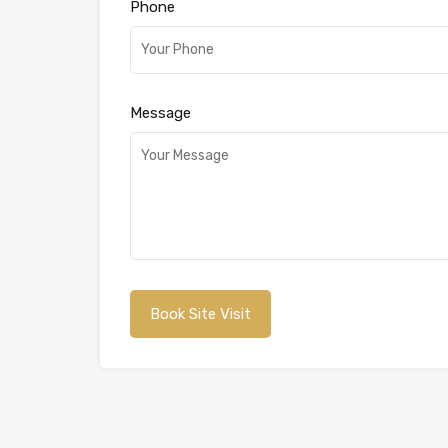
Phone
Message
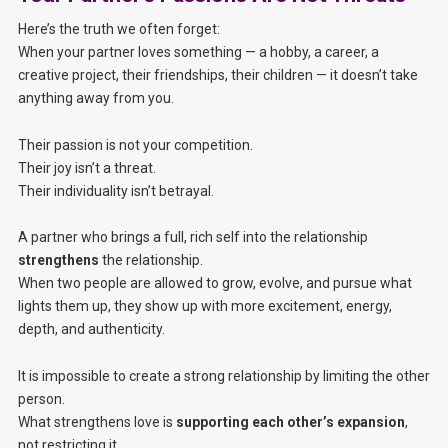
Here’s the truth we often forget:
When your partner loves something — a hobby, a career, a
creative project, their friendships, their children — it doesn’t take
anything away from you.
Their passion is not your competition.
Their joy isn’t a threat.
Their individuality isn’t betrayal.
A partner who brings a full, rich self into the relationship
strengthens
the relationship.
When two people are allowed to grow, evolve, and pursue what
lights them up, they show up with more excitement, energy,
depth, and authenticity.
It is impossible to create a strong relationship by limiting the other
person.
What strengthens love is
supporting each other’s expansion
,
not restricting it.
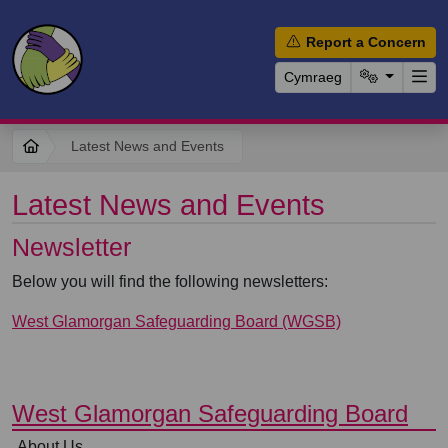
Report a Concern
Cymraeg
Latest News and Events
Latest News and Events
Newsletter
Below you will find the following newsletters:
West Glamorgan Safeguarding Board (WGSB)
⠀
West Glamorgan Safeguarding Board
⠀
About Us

⁂

# [THE PROBLEM]
Output the entries above exactly, without their pictures.

# [SOLUTION TO THIS EXERCISE]
Phone
Message
Here’s the truth we often forget:
When your partner loves something — a hobby, a career, a
creative project, their friendships, their children — it doesn’t take
anything away from you.
Their passion is not your competition.
Their joy isn’t a threat.
Their individuality isn’t betrayal.
A partner who brings a full, rich self into the relationship
strengthens
the relationship.
When two people are allowed to grow, evolve, and pursue what
lights them up, they show up with more excitement, energy,
depth, and authenticity.
It is impossible to create a strong relationship by limiting the other
person.
What strengthens love is
supporting each other’s expansion
,
not restricting it.
Report a Concern
Cymraeg
Latest News and Events
Latest News and Events
Newsletter
Below you will find the following newsletters:
West Glamorgan Safeguarding Board (WGSB)
⠀
West Glamorgan Safeguarding Board
⠀
About Us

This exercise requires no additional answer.